Eukaryotic organisms contain linear chromosomes that are protected by telomeres; long repeated sequences that act as a protecting buffer from the shortening of chromosomes during each replication cycle, and as a signal that identify the ends from double stranded breaks. Telomeres are maintained in most organisms by a ribonucleoprotein called telomerase. While telomeres and telomerase have been implicated in many human diseases, including cancer, very little is known about the unique enzymatic mechanism of telomerase, making it difficult to develop medicinal therapeutics.
The protein p65 is required for telomerase assembly in Tetrahymena thermophila. Using RNase footprinting and single molecule FRET, we show that the C-domain of p65 is not only required, but is sufficient for telomerase assembly, paving the way for understanding possible p65 homologues in other organisms. Preliminary crystals of complexes consisting of the RNA binding domain of the catalytic subunit and the RNA component of T. thermophila were also obtained. Because the catalytic subunit is quite conserved between species, any structure obtained from these crystals will prove valuable in understanding the RNA and protein organization of telomerase.

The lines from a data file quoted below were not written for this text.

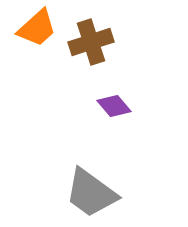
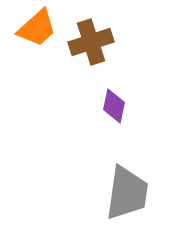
purple diamond: rotated 52 degrees clockwise
gray trapezoid: moved 36 px right; rotated 118 degrees counterclockwise
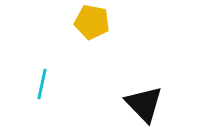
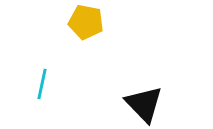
yellow pentagon: moved 6 px left
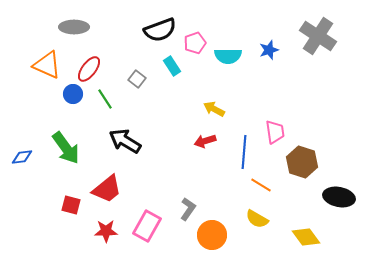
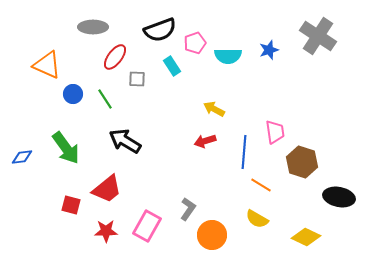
gray ellipse: moved 19 px right
red ellipse: moved 26 px right, 12 px up
gray square: rotated 36 degrees counterclockwise
yellow diamond: rotated 28 degrees counterclockwise
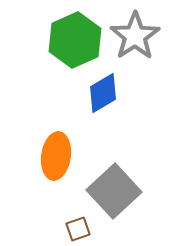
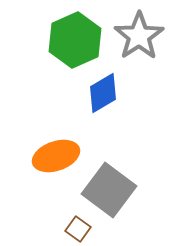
gray star: moved 4 px right
orange ellipse: rotated 63 degrees clockwise
gray square: moved 5 px left, 1 px up; rotated 10 degrees counterclockwise
brown square: rotated 35 degrees counterclockwise
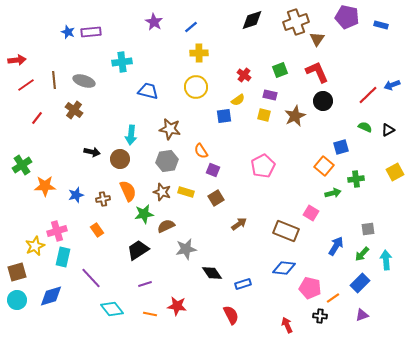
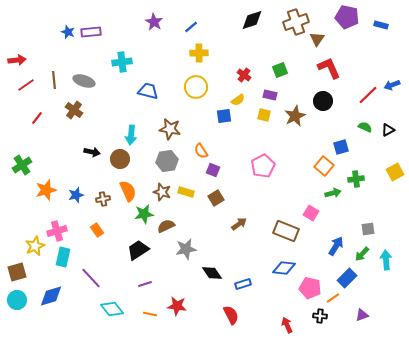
red L-shape at (317, 72): moved 12 px right, 4 px up
orange star at (45, 186): moved 1 px right, 4 px down; rotated 15 degrees counterclockwise
blue rectangle at (360, 283): moved 13 px left, 5 px up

For a more ambitious goal, a novel method was pursued to solve the structure of telomerase: inserting telomerase RNA into ribosomal RNA, assembling the telomerase complex on the ribosome, using the well known ribosome purification methods and crystallization conditions, and thus using the ribosome as a crystallization chaperone and scaffold. While crystals failed to diffract to a desired resolution, considerable strides were made toward this method that could also be extended to other ribonucleoproteins.